Einsatz von Technik beim Wandern

In den Kommentaren tauchte ja hin und wieder die Frage auf, ob mich denn die „social media“ nicht vom Wandern ablenken würden. Ich hatte versprochen, das in einem Nachtrag zu beantworten. Dem möchte ich nun gern nachkommen.

Eigentlich könnte ich es ganz kurz machen: Ich lasse mich im Alltag nicht von der Technik tyrannisieren, warum sollte ich das dann auf einer Wanderung tun? Aber zu diesem Thema kann man gut und gern ein bisschen mehr sagen.

Bisher

Auf meinem allerersten Jakobsweg (camino del norte 2011) bin ich ganz ohne Handy gegangen. Ich hatte lediglich einen Navi dabei. Im Vorfeld haben mich Leute als leichtsinnig und verantwortungslos hingestellt, weil ich mir ja keine Hilfe rufen könne, wenn ich welche bräuchte. Allerdings laufen auf den Jakobswegen so viele Menschen, dass relativ schnell jemand über einen stolpert, sollte man tatsächlich mal quer auf dem Weg liegen.

Keinen Kontakt zu meiner Familie zu haben, fiel mir allerdings schon schwer. Und hin und wieder gab es Herbergen, bei denen man anrufen musste, wenn man dort schlafen wollte. Dazu habe ich dann eben immer auf jemanden warten müssen, der nach mir kam und ein Handy dabei hatte.

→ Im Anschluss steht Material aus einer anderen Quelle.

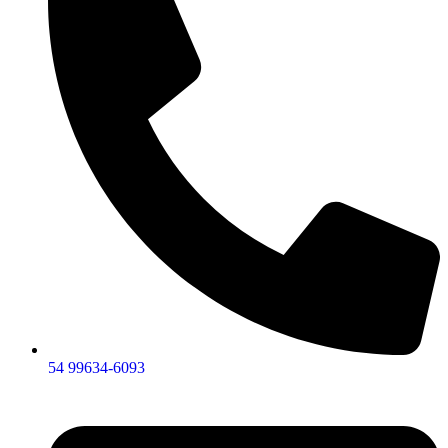
54 99634‑6093‬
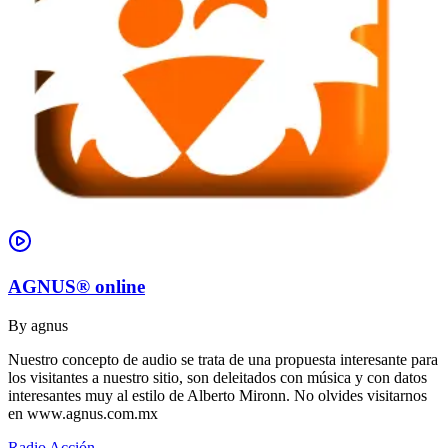
AGNUS® online
By
agnus
Nuestro concepto de audio se trata de una propuesta interesante para
los visitantes a nuestro sitio, son deleitados con música y con datos
interesantes muy al estilo de Alberto Mironn. No olvides visitarnos
en www.agnus.com.mx
Radio Acción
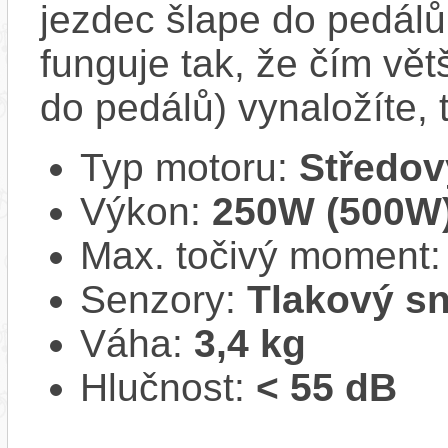
jezdec šlape do pedál
funguje tak, že čím větš
do pedálů) vynaložíte,
Typ motoru:
Středov
Výkon:
250W (500W
Max. točivý moment
Senzory:
Tlakový s
Váha:
3,4 kg
Hlučnost:
< 55 dB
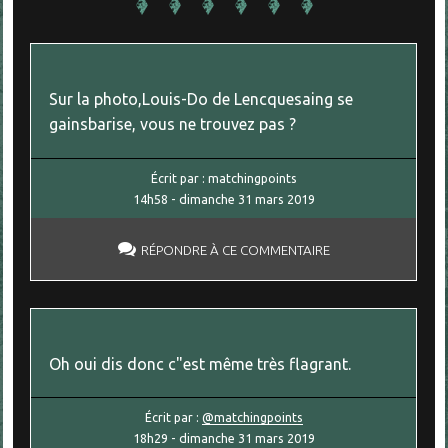
Sur la photo,Louis-Do de Lencquesaing se
gainsbarise, vous ne trouvez pas ?
Écrit par :
matchingpoints
14h58
-
dimanche 31
mars 2019
RÉPONDRE À CE COMMENTAIRE
Oh oui dis donc c"est même très flagrant.
Écrit par :
@matchingpoints
18h29
-
dimanche 31
mars 2019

Alle anderen Wanderungen habe ich immer mit Handy gemacht – einfach, um hin und wieder mit der Familie schwätzen zu können. In den ersten Jahren war das mit den Sim-Karten ein wenig kompliziert – jedes Land eine andere Karte, die es meist nur in den größeren Städten gab. Mit meinem jetzigen Tarif ist das alles mehr als easy.

Ab irgendwann hatte ich dann auch ein Smartphone, womit sich der Navi erübrigte.

Heute

Heute habe ich nur noch das Smartphone dabei, aber auch einen kleinen Fotoapparat. Das Smartphone kann zwar auch fotografieren, aber beide machen in unterschiedlichen Situationen die schönen Bilder. Gegen die Sonne geht es besser mit dem Handy, bei Nahaufnahmen bevorzuge ich die Kamera. Beides wird über ein USB-Kabel geladen, wofür ich einen Mehrfachstecker habe. Dann kann ich einerseits jemanden bitten, der eine Steckdose gefunden hat, oder ich kann jemandem die Nutzung anbieten – guter Kommunikationseinstieg 😉

Social Media

Ja, auf dem Handy ist auch eine Mail-App. Ich betreue einige unserer Klienten auch während der Wanderungen. Das ist sozusagen ein Teil des „Preises“, den ich für diese längeren Urlaube zu zahlen habe. Da ich aber weiß, wofür es ist, fällt mir das auch nicht schwer. Außerdem ist diese Betreuung ein sehr schöner Aspekt meiner Arbeit.

Mit der Familie und mit Freunden wird gechattet über Threema oder WhatsApp. Das ist sehr schön und man kann es ja je nach Bedarf in der Intensität und Dauer steuern.

Ich freue mich auch, dass ich unterwegs für jeden Tag einen Blog-Beitrag schreiben kann. Das Beantworten der Kommentare war immer ein schöner Augenblick des Tages für mich. Und Euer Mitfiebern hat mich sehr motiviert. Auch hier hatte ich nie das Gefühl, gezwungen zu sein oder mich zu stressen. Wenn es eben mal nicht ging, dann ging es eben mal nicht. Das einzige, was ich auf den Wanderungen deutlich einschränke, ist das Lesen, Liken und Kommentieren anderer Blogs. Das ist manchmal über das kleine Display das Handies doch anstrengend.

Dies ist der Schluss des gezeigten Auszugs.